水槽

水槽の掃除,それから始まる徒弟関係,そして父娘の絆からのワンチーム

 最近,我が家に,ひょんなことから2代目の水槽が導入されました。きっかけは,いつもの妻の一言です。

 あまり日当たりがよくない我が家の和室は,冬になると薄暗く感じられる・・・,そうなのです。というのも,私はそのあたりの感覚に疎く,むしろ薄暗い感じが好きという旧日本人の価値観を持ち合わせています。妻の「ちょっと和室暗くない?」という言葉によって,「この薄暗い趣のある和室にネガティブな意味が見いだされることもあるのだ!!」ということを発見させていただきました。「うーん。確かにねー」私は,最大限妻の視点に立って,同意してみました。「そうでしょ,そうなんよね。もっと明るくないと,何だか寒く感じるし」妻は,我が意を得たりと続けます。彼女は,どうやら「人は誰もが皆,同じ感覚を持ち合わせている」という平等意識を持っているらしいのです。疑いもしない様子で,「この床の間が暗いのよね。いろいろ飾ってみる?」と応接間か?子供部屋か?というような提案を次々と思いついてはそのまま言葉にしていました。私は,その言葉に内心震えながらも,次の考えが思いつくのを心から祈っていたのでした。新たな考えが浮かべば,前の考えは流れ去っていく。審理はうちの和室の隅に転がっていたのでした。


 そんなこんなで,冬も深まり,日は陰っていきます。我が和室の薄暗さは,静けさをまとい,趣を異にしていました。薄暗い部屋には,我が家のギャングである娘たちも近寄りたがらないのです。そんなこんなで,静かな薄暗い和室。妻の和室改造化計画は,さらに過激になっていきました。そんなある日のことでした。彼女がひらめいてくれました。「あっ,水槽置けばいいんじゃない?」「おっ!!」私は,驚きました!!そして次の瞬間「いいんじゃない!?」と心から同意したのでした。こうなると善は急げです。しっかりと水槽プランを定着し,妻に次の考えが思い浮かぶ前に行動に移します。実際には,水槽を導入するのに少し時間がかかったのですが,「水槽はいい考えだね」とか,「水槽のライトはLEDにしようかな?」とか,「どんな感じの水槽にしようか?」など,妻の思考を水槽に向けるよう最大限の努力をしました。しかし,最近分かったことなのですが,私が水槽のレイアウトを考えているときに,妻が「少しづつ作っていくのも楽しみなんでしょ。楽しんで」と私に言ったことから,水槽を置くように妻の考えをキープするというように私が主導権を持って行っていたのではなく,むしろ妻の方が明るい部屋計画に対して一向に妻の意見にしたがって協力して行動に移さない私を動かすために水槽の話をしたのではないか,という考えに至りました。まぁ,でも何も知らないのが幸せというものかもしれません。とにかく,こうして我が家に水槽が導入されたのでした。
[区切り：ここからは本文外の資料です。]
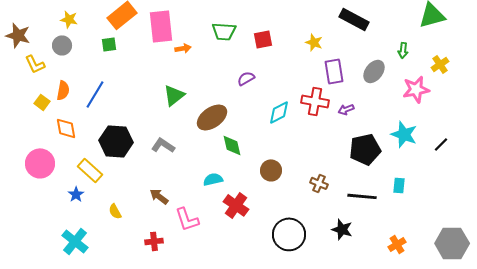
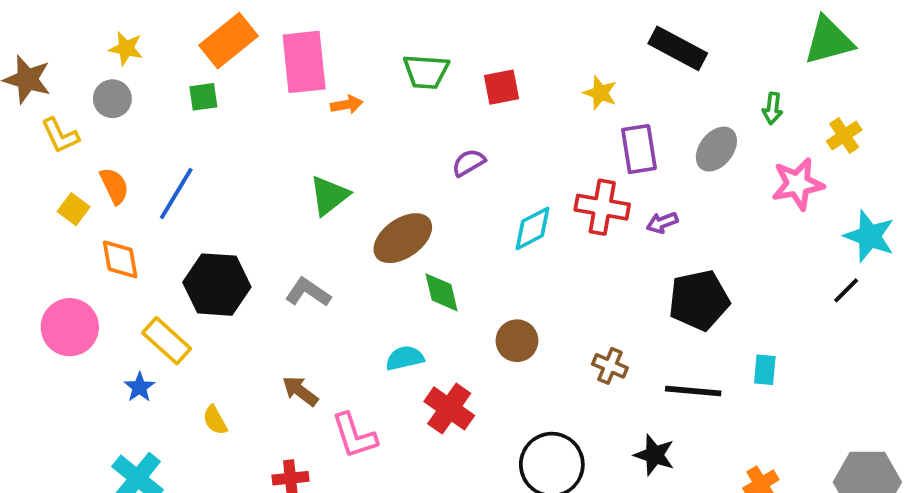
orange semicircle: (63, 90) -> (114, 186), turned -36
cyan star: (404, 134) -> (869, 236), moved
 新しい水槽が設置された日,娘たちは大興奮でした。特に,小学生の長女や次女は,自分たちも水槽のレイアウト作りに参加したがりました。父としては,嬉しい限りです。とはいえ,娘たちは水槽の経験はなく,勝手にやると大迷惑!?どうしたものでしょうか??
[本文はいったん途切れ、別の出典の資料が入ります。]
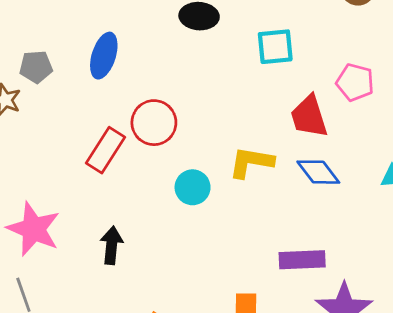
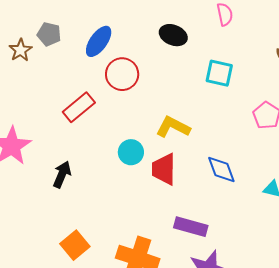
red trapezoid: (309, 116) -> (164, 169), moved
red circle: (154, 123) -> (122, 74), moved
yellow L-shape: (251, 162) -> (173, 127), moved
 そこで,私は親方になることにしました。確かに,相撲部屋の親方のような体形の私ですが,そういうことではなく,職人さんの親方をイメージしました。そして,娘たち新人に仕事を教える,つかうのです。いわゆる,徒弟性がここに生まれました。


 私がまだ幼い時,父から教わったことがあります。水槽の水替えの時,「ちょっとそこ持っといて。わしが,少しずつ動かすから,ズレないようにしっかり支えるんぞ」水槽の端を持って,親父が水替えをするのを飼育係の末端で参加しながら学んでいました。「息を合わせんとうまくいかんよ」親父がそういうので,親父の手の動き,体の動きを,私はしっかり見て,息を合わせ,全身で感じようとしていました。「失敗したら,魚が流れていくからね」私は,「魚の命を守るお世話の一端を担っている」そう思うと,真剣になったものでした。
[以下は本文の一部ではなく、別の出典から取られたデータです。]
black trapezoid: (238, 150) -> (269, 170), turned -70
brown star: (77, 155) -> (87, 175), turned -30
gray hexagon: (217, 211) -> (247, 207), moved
 娘たちと,水槽づくりをしているとき,そんなことを思い出していました。そうして,水槽に水入れをするとき,いつもは言うことを聞かない娘たちが,私の動きに注目し,言うことを返事をしながら聴いていました。「ここで,水がこぼれないようにするのが難しいんだよね」「水草をどうやって固定しようかな」「糸で結ぶかな」などと独り言をつぶやきながら仕事をする私。それを聞きながら,「それで結ぶんだ」「石で押さえてみたら」「それじゃ難しいか」などと,私の考えを追体験しながら一緒に考える娘たち。水草を糸で石に固定する時には,「ちょっと,そこ持っといて」私は,娘に頼みました。娘は,「わかった」とニコニコしながら手伝ってくれました。そして,「こう持った方がいい?」などと,試行錯誤をはじめました。そして,結び終わったときには,「こっちの向きでするとやりやすかったね」とその工夫を言葉にしていました。「そうだね」私は,ただ彼女の意見に賛同しました。そして,「おかげで助かったよ」私は,本当にそう思ったのでした。


 いつの間にか,作業は進み,お世話をするその作業を通して,私たちはワンチームになっていました。娘とつながった時間。魚が泳ぐ,その水槽をじっと見つめている娘たちの誇らしい顔が,この記事を書いている私の脳裏に浮かび上がってきます。私は,自分の口元がほころんでいるのではないかと気にしながら,いい気分になっているのでした。